**Task description**
Lines from the one with "而离线下载功能也提供了在无网络环境下观影的便利。是一" up to and including the one with "En este sentido, los" are to be copied exactly from the records below, without their pictures.

** Opening Input data block **

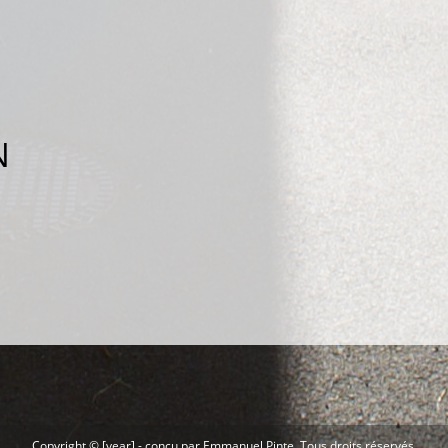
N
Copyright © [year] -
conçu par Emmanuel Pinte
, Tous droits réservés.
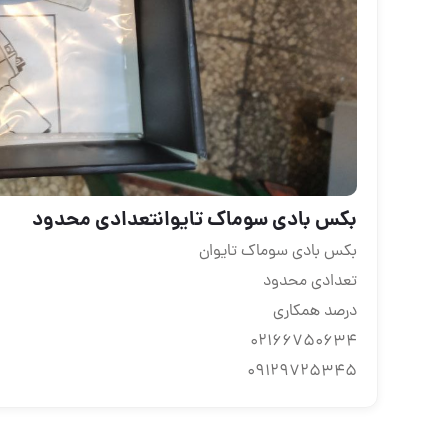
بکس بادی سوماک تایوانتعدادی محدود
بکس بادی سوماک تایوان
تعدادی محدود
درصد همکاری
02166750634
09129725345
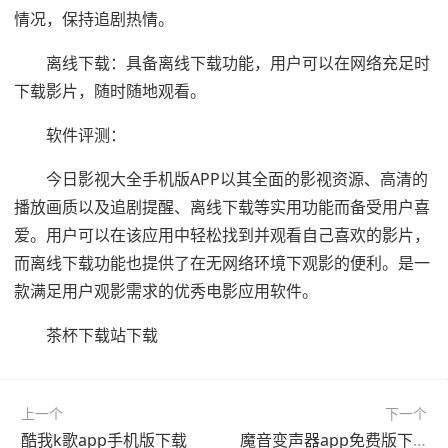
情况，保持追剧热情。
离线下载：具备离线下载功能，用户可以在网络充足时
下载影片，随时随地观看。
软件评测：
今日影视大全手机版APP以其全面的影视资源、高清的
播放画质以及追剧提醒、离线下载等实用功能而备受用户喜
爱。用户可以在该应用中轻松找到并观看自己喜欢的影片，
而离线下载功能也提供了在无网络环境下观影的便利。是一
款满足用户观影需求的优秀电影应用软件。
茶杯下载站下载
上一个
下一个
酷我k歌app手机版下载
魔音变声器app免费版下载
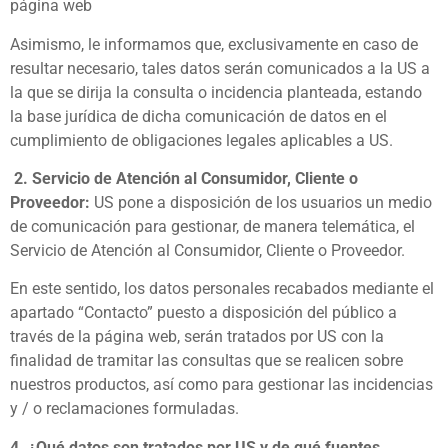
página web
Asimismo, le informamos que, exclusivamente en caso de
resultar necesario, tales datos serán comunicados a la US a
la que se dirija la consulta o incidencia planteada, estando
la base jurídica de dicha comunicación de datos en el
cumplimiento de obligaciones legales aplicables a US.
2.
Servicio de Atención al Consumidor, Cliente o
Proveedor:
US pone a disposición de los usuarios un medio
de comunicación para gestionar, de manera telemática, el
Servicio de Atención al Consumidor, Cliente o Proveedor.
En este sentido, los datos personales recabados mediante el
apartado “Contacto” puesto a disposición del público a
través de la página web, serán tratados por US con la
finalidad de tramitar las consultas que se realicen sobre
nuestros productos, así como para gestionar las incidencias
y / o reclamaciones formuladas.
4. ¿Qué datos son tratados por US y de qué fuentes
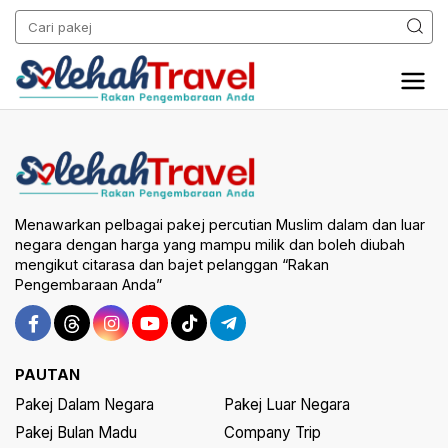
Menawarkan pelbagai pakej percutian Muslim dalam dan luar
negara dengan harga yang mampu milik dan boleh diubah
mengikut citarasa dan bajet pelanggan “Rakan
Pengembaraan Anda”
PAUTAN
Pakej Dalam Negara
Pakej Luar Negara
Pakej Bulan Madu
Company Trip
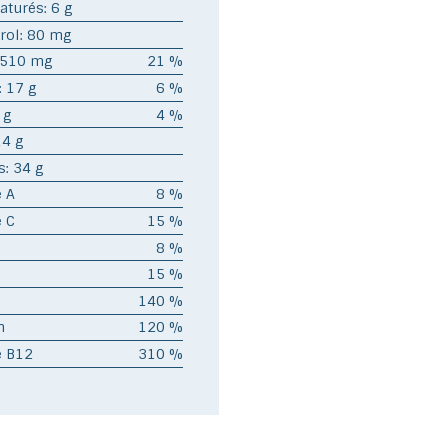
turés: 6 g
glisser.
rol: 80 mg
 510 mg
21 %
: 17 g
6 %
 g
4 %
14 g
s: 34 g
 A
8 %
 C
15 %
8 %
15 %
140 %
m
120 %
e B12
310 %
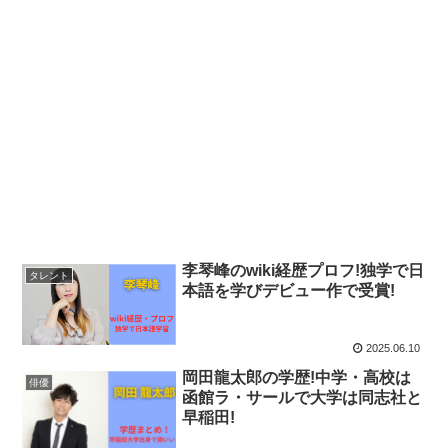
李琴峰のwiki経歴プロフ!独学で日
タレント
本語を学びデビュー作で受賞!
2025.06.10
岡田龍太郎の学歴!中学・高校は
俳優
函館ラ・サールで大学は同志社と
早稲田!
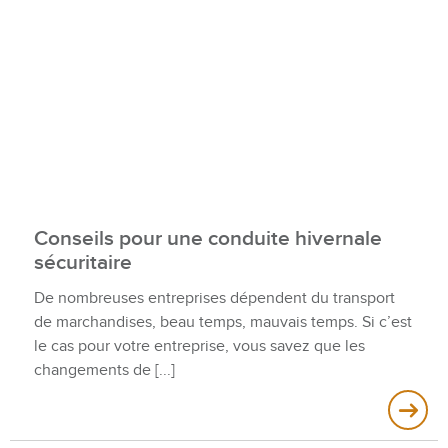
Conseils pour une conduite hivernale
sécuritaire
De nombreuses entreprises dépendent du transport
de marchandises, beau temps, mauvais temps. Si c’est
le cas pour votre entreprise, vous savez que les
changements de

** Closing Input data block **

**Exercise solution**
而离线下载功能也提供了在无网络环境下观影的便利。是一
款满足用户观影需求的优秀电影应用软件。
茶杯下载站下载
上一个
下一个
酷我k歌app手机版下载
魔音变声器app免费版下载
página web
Asimismo, le informamos que, exclusivamente en caso de
resultar necesario, tales datos serán comunicados a la US a
la que se dirija la consulta o incidencia planteada, estando
la base jurídica de dicha comunicación de datos en el
cumplimiento de obligaciones legales aplicables a US.
2.
Servicio de Atención al Consumidor, Cliente o
Proveedor:
US pone a disposición de los usuarios un medio
de comunicación para gestionar, de manera telemática, el
Servicio de Atención al Consumidor, Cliente o Proveedor.
En este sentido, los datos personales recabados mediante el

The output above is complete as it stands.